> [What is being asked] Note each line in the data holding the string "Series" and report it.

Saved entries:
■ ■ ■ ■

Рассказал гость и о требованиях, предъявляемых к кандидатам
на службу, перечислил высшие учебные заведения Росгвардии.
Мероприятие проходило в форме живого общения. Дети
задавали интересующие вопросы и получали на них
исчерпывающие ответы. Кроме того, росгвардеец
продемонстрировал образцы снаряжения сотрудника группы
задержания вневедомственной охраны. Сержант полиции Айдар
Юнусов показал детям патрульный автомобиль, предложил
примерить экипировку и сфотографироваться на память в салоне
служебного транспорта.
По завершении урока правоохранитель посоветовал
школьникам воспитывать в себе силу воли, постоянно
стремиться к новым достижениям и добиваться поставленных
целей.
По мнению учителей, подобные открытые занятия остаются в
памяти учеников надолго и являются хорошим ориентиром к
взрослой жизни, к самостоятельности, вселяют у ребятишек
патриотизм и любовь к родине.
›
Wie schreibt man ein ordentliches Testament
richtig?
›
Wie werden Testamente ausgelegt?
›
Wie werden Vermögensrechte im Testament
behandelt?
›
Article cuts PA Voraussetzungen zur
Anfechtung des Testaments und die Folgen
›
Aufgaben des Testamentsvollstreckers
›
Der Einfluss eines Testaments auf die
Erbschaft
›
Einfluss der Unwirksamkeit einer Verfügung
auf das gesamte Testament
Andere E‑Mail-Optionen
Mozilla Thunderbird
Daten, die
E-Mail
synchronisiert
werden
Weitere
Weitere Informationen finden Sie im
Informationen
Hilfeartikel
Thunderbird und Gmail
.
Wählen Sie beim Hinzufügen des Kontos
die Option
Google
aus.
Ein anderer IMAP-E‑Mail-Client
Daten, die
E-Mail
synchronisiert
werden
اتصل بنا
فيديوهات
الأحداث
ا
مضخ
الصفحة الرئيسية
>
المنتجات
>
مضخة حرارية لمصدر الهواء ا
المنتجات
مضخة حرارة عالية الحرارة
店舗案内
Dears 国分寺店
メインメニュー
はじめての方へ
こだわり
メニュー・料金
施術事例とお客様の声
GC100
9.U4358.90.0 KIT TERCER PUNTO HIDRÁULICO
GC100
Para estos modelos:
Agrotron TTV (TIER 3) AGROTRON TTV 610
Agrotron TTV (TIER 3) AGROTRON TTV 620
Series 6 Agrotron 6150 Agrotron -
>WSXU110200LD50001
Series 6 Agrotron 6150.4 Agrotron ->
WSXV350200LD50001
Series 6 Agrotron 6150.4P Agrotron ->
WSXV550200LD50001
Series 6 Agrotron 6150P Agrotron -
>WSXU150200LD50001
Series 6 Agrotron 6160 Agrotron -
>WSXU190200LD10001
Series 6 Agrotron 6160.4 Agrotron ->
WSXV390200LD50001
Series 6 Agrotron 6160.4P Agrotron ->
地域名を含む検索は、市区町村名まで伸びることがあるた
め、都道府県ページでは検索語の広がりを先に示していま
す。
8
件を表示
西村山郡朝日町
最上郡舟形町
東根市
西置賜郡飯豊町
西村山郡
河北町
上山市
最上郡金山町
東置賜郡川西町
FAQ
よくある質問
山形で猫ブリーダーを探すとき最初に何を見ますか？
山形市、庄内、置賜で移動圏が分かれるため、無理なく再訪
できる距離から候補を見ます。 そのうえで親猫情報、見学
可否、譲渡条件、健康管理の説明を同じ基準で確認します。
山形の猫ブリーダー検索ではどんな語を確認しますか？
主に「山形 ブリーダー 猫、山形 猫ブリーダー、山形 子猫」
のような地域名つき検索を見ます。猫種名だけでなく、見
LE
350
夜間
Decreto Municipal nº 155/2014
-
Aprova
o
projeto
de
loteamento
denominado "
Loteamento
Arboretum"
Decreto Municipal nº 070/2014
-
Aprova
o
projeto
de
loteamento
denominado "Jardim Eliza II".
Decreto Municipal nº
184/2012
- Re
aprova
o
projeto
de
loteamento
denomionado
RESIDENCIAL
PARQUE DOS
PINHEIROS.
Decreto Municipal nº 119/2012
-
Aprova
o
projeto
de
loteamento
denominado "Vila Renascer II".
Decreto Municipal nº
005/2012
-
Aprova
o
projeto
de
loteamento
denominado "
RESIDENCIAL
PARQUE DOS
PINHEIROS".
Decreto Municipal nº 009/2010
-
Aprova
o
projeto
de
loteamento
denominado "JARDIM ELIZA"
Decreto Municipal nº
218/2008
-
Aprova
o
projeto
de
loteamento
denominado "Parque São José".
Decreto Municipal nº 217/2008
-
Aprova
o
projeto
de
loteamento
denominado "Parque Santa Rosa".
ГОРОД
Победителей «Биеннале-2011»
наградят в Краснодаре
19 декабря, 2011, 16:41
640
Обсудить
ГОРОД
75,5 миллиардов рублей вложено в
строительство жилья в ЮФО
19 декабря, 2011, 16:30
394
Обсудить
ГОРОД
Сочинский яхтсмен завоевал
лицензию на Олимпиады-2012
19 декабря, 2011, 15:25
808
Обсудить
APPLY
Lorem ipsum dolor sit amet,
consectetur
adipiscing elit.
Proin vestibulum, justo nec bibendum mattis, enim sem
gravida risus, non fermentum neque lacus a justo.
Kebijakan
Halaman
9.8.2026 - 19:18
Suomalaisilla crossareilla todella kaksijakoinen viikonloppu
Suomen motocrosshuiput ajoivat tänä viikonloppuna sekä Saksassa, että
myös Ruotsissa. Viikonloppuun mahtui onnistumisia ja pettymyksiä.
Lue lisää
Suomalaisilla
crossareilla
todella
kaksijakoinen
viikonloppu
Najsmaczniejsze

■ ■ ■ ■

> [Answer section]
Series 6 Agrotron 6150 Agrotron -
Series 6 Agrotron 6150.4 Agrotron ->
Series 6 Agrotron 6150.4P Agrotron ->
Series 6 Agrotron 6150P Agrotron -
Series 6 Agrotron 6160 Agrotron -
Series 6 Agrotron 6160.4 Agrotron ->
Series 6 Agrotron 6160.4P Agrotron ->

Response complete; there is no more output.